- _Assignment_: Repeat nothing but the lines below running from the one containing "La ricerca di" to the one containing "un’interessante realtà professionale.". Keep both end lines.

- _Dataset items_:
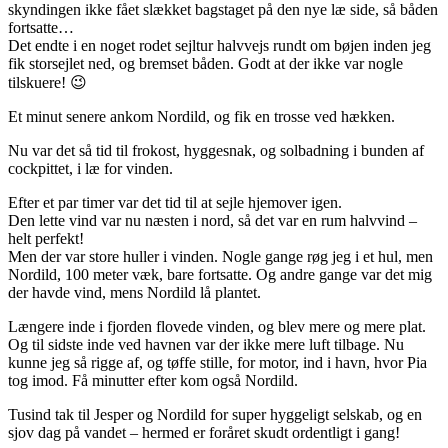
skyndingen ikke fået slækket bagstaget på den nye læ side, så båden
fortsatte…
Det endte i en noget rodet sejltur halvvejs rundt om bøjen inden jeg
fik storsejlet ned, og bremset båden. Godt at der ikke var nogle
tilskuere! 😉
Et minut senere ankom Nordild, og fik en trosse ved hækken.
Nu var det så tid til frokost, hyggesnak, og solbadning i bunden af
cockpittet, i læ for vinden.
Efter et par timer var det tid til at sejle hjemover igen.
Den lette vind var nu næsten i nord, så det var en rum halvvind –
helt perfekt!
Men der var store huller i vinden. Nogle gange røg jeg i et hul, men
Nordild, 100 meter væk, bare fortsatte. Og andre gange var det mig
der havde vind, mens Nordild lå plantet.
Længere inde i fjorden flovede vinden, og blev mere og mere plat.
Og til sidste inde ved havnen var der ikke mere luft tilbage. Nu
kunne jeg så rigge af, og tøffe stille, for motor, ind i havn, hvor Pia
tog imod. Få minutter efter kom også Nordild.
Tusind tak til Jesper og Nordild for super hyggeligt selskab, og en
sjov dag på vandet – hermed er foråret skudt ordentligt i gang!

---

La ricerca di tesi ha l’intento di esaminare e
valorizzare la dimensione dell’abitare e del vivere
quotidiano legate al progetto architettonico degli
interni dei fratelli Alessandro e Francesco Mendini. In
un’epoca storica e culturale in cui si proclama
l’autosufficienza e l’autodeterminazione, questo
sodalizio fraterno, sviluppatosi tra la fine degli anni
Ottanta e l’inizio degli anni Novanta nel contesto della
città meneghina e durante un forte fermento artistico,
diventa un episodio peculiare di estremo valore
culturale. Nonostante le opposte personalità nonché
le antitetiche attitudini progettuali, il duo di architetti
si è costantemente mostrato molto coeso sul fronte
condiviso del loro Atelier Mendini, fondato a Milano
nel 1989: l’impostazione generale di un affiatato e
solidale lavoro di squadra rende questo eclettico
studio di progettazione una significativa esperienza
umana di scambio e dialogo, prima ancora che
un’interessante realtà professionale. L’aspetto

- _Solution for this task_:
La ricerca di tesi ha l’intento di esaminare e
valorizzare la dimensione dell’abitare e del vivere
quotidiano legate al progetto architettonico degli
interni dei fratelli Alessandro e Francesco Mendini. In
un’epoca storica e culturale in cui si proclama
l’autosufficienza e l’autodeterminazione, questo
sodalizio fraterno, sviluppatosi tra la fine degli anni
Ottanta e l’inizio degli anni Novanta nel contesto della
città meneghina e durante un forte fermento artistico,
diventa un episodio peculiare di estremo valore
culturale. Nonostante le opposte personalità nonché
le antitetiche attitudini progettuali, il duo di architetti
si è costantemente mostrato molto coeso sul fronte
condiviso del loro Atelier Mendini, fondato a Milano
nel 1989: l’impostazione generale di un affiatato e
solidale lavoro di squadra rende questo eclettico
studio di progettazione una significativa esperienza
umana di scambio e dialogo, prima ancora che
un’interessante realtà professionale. L’aspetto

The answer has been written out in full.